3. We are the champions!
Identify champions by finding leaders from across the organisation to communicate changes and keep their users up-to-date with the progress of the project.
Stakeholders are generally in senior management, which comes with a busy schedule. Identify champions who fulfil two roles:
- Educate users on system progress and proposed changes.
- Provide a central source of feedback from users to stakeholders.
This communication channel is key to help the core team manage communications and provides them early access to concerns raised by users.
4. Educate and train
No system is 100% intuitive out of the gate.
- Users need a base understanding of the technology used.
- Users should understand why content should be tagged to make it more searchable.
- Users should have a base understanding of the structure of the system.
Every organisation is different, so training should be tailored to the organisation. Keep in mind that over time, you may have new hires who have never seen a system like yours, and employees that are not as tech-savvy as those building the system.

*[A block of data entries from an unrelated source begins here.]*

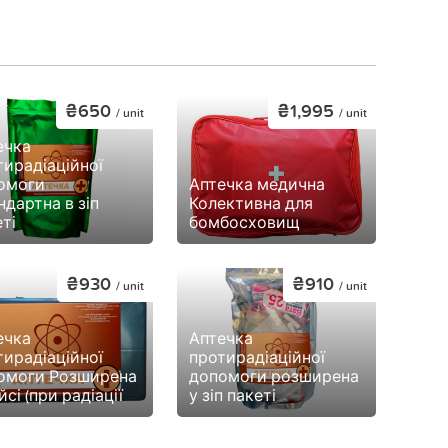
₴650
₴1,995
/ unit
/ unit
ечка
тирадіаційної
омоги
Аптечка медична
дартна в зіп
Колективна для
ті
бомбосховищ
₴930
₴910
/ unit
/ unit
ечка
Аптечка
тирадіаційної
протирадіаційної
омоги Розширена
допомоги розширена
йсі (при радіації
у зіп пакеті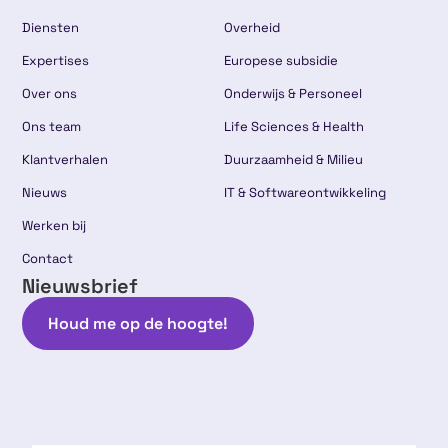
Diensten
Overheid
Expertises
Europese subsidie
Over ons
Onderwijs & Personeel
Ons team
Life Sciences & Health
Klantverhalen
Duurzaamheid & Milieu
Nieuws
IT & Softwareontwikkeling
Werken bij
Contact
Nieuwsbrief
Houd me op de hoogte!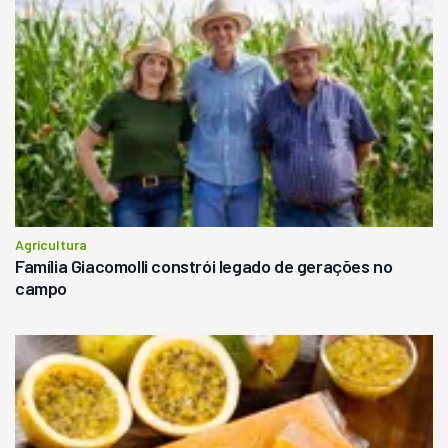
Agricultura
Família Giacomolli constrói legado de gerações no
campo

5. Use your social outlets
Today’s user is different from the same user 10 years ago. Everyone is on some sort of social media (Facebook, Twitter, Instagram, etc.), so you can leverage these channels in your new system to allow people to get to know a bit more about each other through corporate social media. You can use social media in many ways.
- Welcome new hires.
- Social events.
- Social groups and charities.
- Praise co-workers for hard work or help.
- Provide peer-to-peer support on any type of issue.
Keep your users informed with structured and regular communication.
Involve your users, even if some decisions have already been made. It’s never too late to get perspective on what your users want.
Identify champions to act as a communication channel between users and stakeholders.
Educate your users, so they have the basic tools to get around and understand why certain processes are put in-place.
Provide social outlets for people on your intranet. Using your intranet for more than just pushing news and content will make it an invaluable portal for users.